At the end of the applicable retention period, data is securely deleted or anonymised so that it can no longer be attributed to you.


Section 10
Your Rights Under CCPA/US Privacy Law

Under CCPA/US Privacy Law, you have the following rights in relation to your personal data. These rights are not absolute and may be subject to exemptions in certain circumstances.

Right of Access
Request a copy of the personal data we hold about you (a "Subject Access Request").

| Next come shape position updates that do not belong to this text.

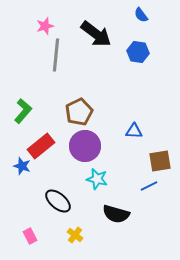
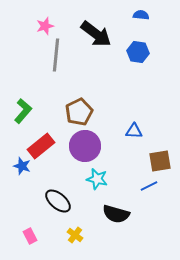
blue semicircle: rotated 133 degrees clockwise
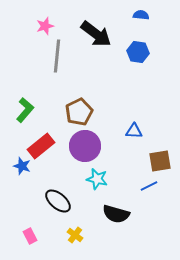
gray line: moved 1 px right, 1 px down
green L-shape: moved 2 px right, 1 px up
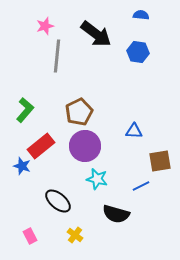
blue line: moved 8 px left
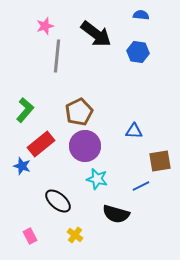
red rectangle: moved 2 px up
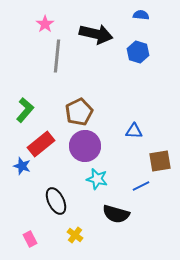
pink star: moved 2 px up; rotated 18 degrees counterclockwise
black arrow: rotated 24 degrees counterclockwise
blue hexagon: rotated 10 degrees clockwise
black ellipse: moved 2 px left; rotated 24 degrees clockwise
pink rectangle: moved 3 px down
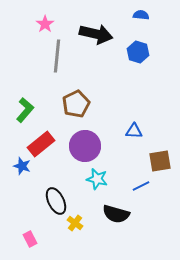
brown pentagon: moved 3 px left, 8 px up
yellow cross: moved 12 px up
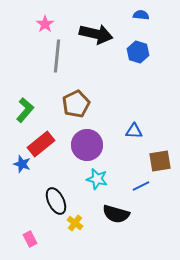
purple circle: moved 2 px right, 1 px up
blue star: moved 2 px up
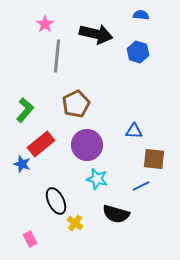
brown square: moved 6 px left, 2 px up; rotated 15 degrees clockwise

We will respond within 30 days.
Right to Rectification
Request correction of inaccurate or incomplete personal data we hold about you.
Right to Erasure
Request deletion of your personal data ("the right to be forgotten"), subject to our legal obligations to retain it.
Right to Restrict Processing
Request that we limit how we use your data in certain circumstances, such as while accuracy is contested.
Right to Data Portability
Receive your personal data in a structured, machine-readable format, and transmit it to another controller where technically feasible.
Right to Object
Object to processing based on legitimate interests or for direct marketing purposes. We must stop unless we have compelling legitimate grounds.
Rights re: Automated Decisions
Not be subject to decisions based solely on automated processing, including profiling, that produce legal or similarly significant effects.
Right to Withdraw Consent
Where processing is based on your consent, withdraw it at any time. Withdrawal does not affect the lawfulness of prior processing.

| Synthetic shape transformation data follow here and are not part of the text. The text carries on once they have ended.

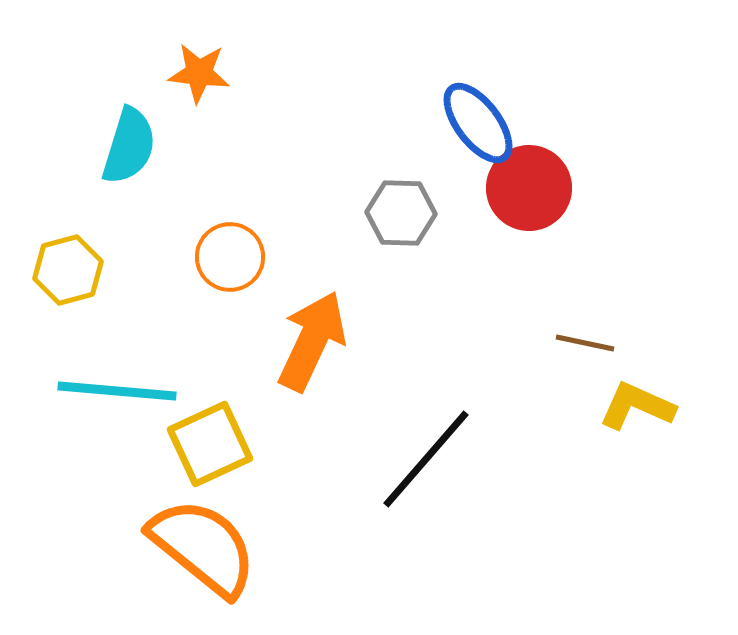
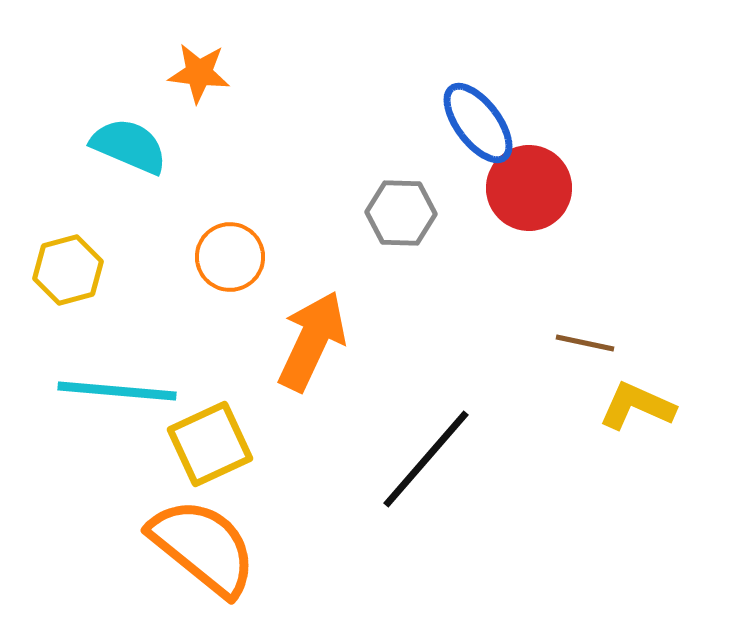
cyan semicircle: rotated 84 degrees counterclockwise
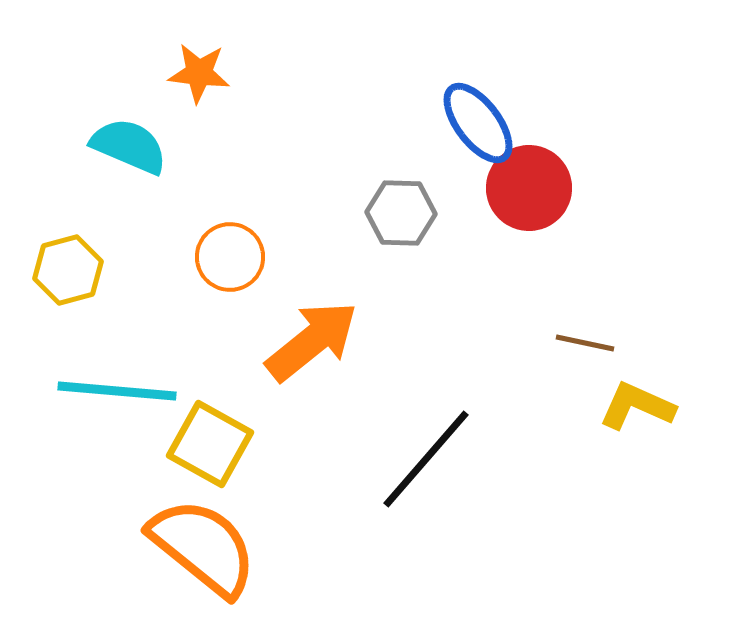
orange arrow: rotated 26 degrees clockwise
yellow square: rotated 36 degrees counterclockwise
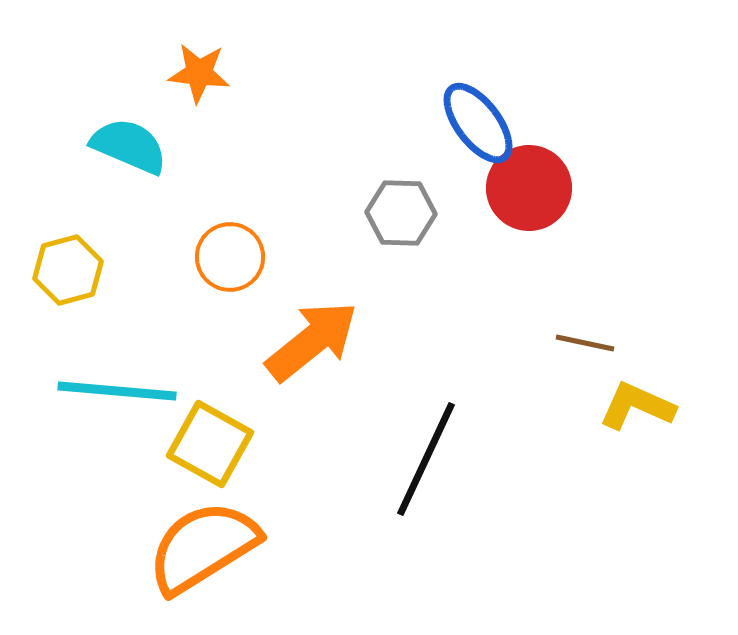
black line: rotated 16 degrees counterclockwise
orange semicircle: rotated 71 degrees counterclockwise
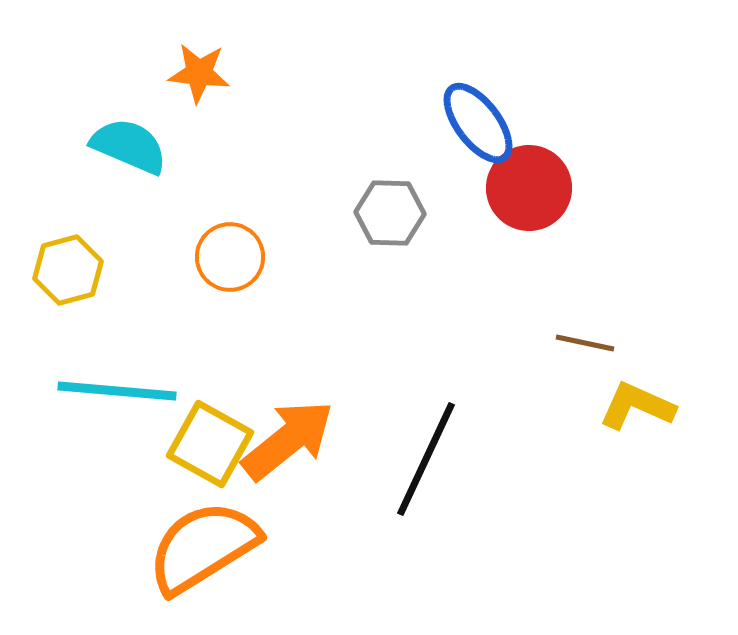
gray hexagon: moved 11 px left
orange arrow: moved 24 px left, 99 px down
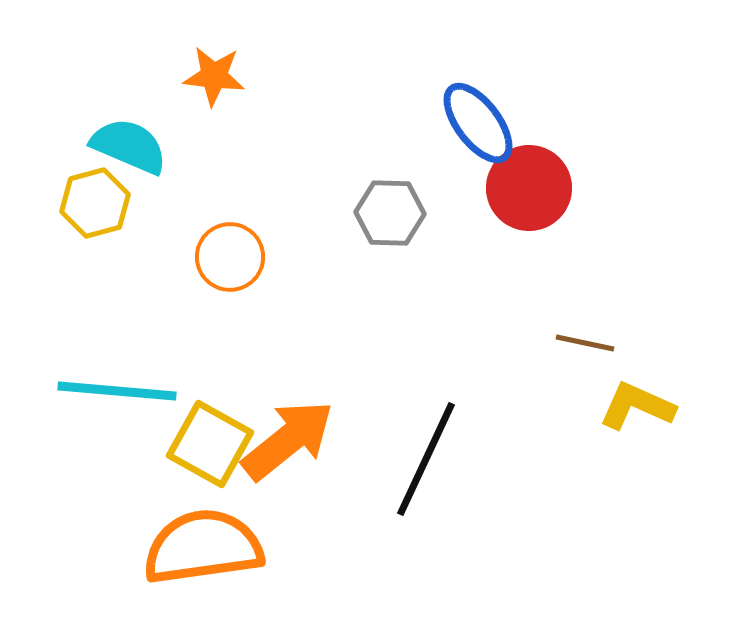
orange star: moved 15 px right, 3 px down
yellow hexagon: moved 27 px right, 67 px up
orange semicircle: rotated 24 degrees clockwise
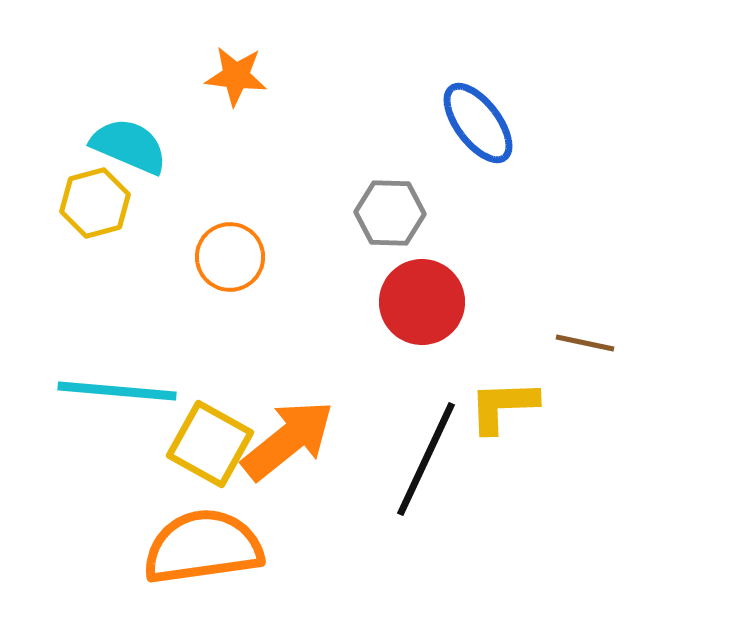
orange star: moved 22 px right
red circle: moved 107 px left, 114 px down
yellow L-shape: moved 134 px left; rotated 26 degrees counterclockwise
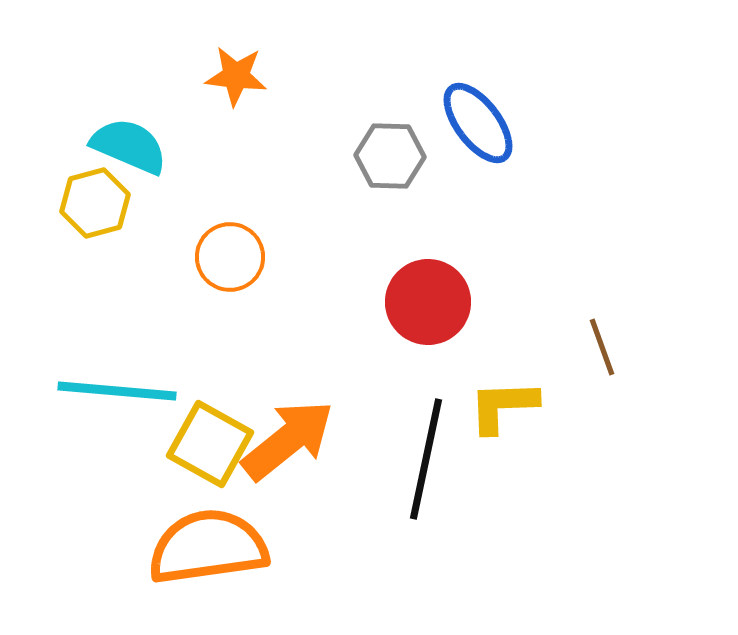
gray hexagon: moved 57 px up
red circle: moved 6 px right
brown line: moved 17 px right, 4 px down; rotated 58 degrees clockwise
black line: rotated 13 degrees counterclockwise
orange semicircle: moved 5 px right
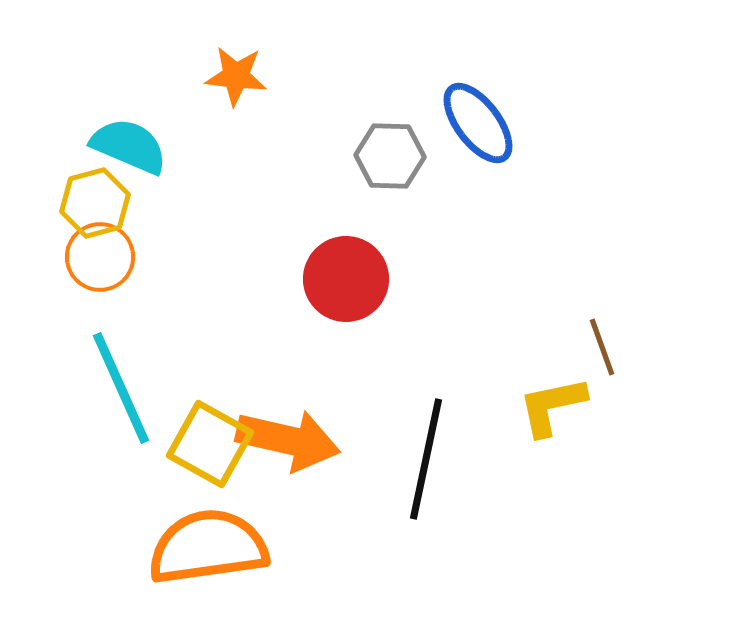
orange circle: moved 130 px left
red circle: moved 82 px left, 23 px up
cyan line: moved 4 px right, 3 px up; rotated 61 degrees clockwise
yellow L-shape: moved 49 px right; rotated 10 degrees counterclockwise
orange arrow: rotated 52 degrees clockwise
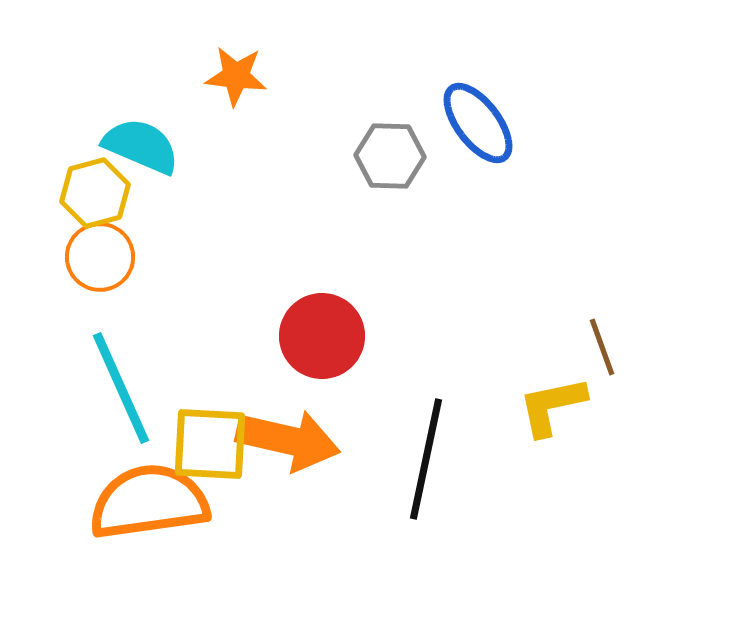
cyan semicircle: moved 12 px right
yellow hexagon: moved 10 px up
red circle: moved 24 px left, 57 px down
yellow square: rotated 26 degrees counterclockwise
orange semicircle: moved 59 px left, 45 px up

To exercise any of these rights, contact us at [email protected] with your full name and sufficient information to verify your identity. We will respond within 30 calendar days. We do not charge a fee for exercising your rights unless a request is manifestly unfounded or excessive.


Section 11
Children's Privacy

Our website and services are directed at business professionals and are not intended for children under the age of 16. We do not knowingly collect personal data from children. If you believe we have inadvertently collected data from a child under 16, please contact us immediately at [email protected] and we will take prompt steps to delete that data.


Section 12
Changes to This Policy

We may update this Privacy Policy from time to time to reflect changes in our practices, technology, legal requirements, or other factors. The "Last updated" date at the top of this page indicates when the policy was most recently revised.

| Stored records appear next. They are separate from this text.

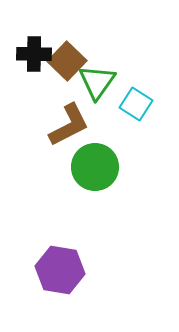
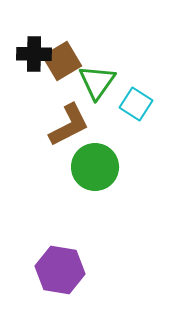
brown square: moved 5 px left; rotated 15 degrees clockwise
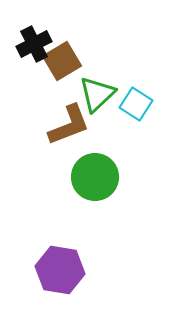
black cross: moved 10 px up; rotated 28 degrees counterclockwise
green triangle: moved 12 px down; rotated 12 degrees clockwise
brown L-shape: rotated 6 degrees clockwise
green circle: moved 10 px down
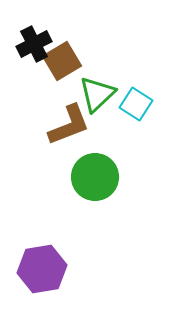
purple hexagon: moved 18 px left, 1 px up; rotated 18 degrees counterclockwise
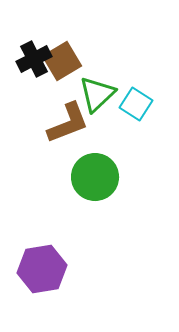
black cross: moved 15 px down
brown L-shape: moved 1 px left, 2 px up
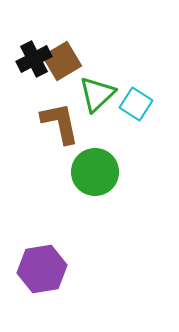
brown L-shape: moved 8 px left; rotated 81 degrees counterclockwise
green circle: moved 5 px up
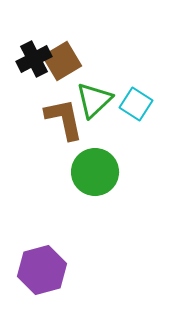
green triangle: moved 3 px left, 6 px down
brown L-shape: moved 4 px right, 4 px up
purple hexagon: moved 1 px down; rotated 6 degrees counterclockwise
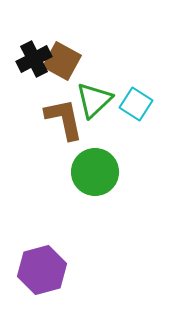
brown square: rotated 30 degrees counterclockwise
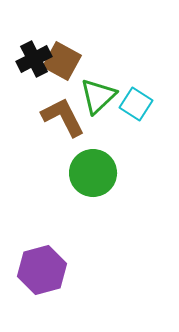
green triangle: moved 4 px right, 4 px up
brown L-shape: moved 1 px left, 2 px up; rotated 15 degrees counterclockwise
green circle: moved 2 px left, 1 px down
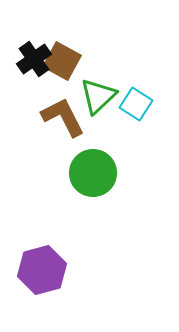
black cross: rotated 8 degrees counterclockwise
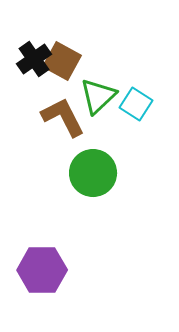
purple hexagon: rotated 15 degrees clockwise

For material changes — those that significantly affect your rights or how we use your data — we will provide more prominent notice, which may include an email notification to existing clients or a banner on our website. We encourage you to review this page periodically.

Your continued use of our website or services after any change constitutes acceptance of the updated policy. If you do not accept the updated policy, please cease using the website and contact us to discuss your options.


Section 13
Complaints

If you have a concern about how we have handled your personal data, we ask that you contact us first at [email protected] so that we have the opportunity to address it. We take all data protection complaints seriously and will respond promptly.

If you remain dissatisfied after contacting us, you have the right to lodge a complaint with the Federal Trade Commission ("FTC"), the US supervisory authority for privacy and consumer protection matters:

Federal Trade Commission (FTC)
Website: ftc.gov
Phone: 1-877-382-4357
Post: 600 Pennsylvania Avenue NW, Washington, DC 20580

You also have the right to seek judicial remedy in the courts of the State of New York if you believe your rights have been infringed.

This Privacy Policy was drafted in accordance with the California Consumer Privacy Act (CCPA) and applicable US privacy law, including guidance published by the Federal Trade Commission. It is effective as of 25 June 2026. For questions, contact [email protected].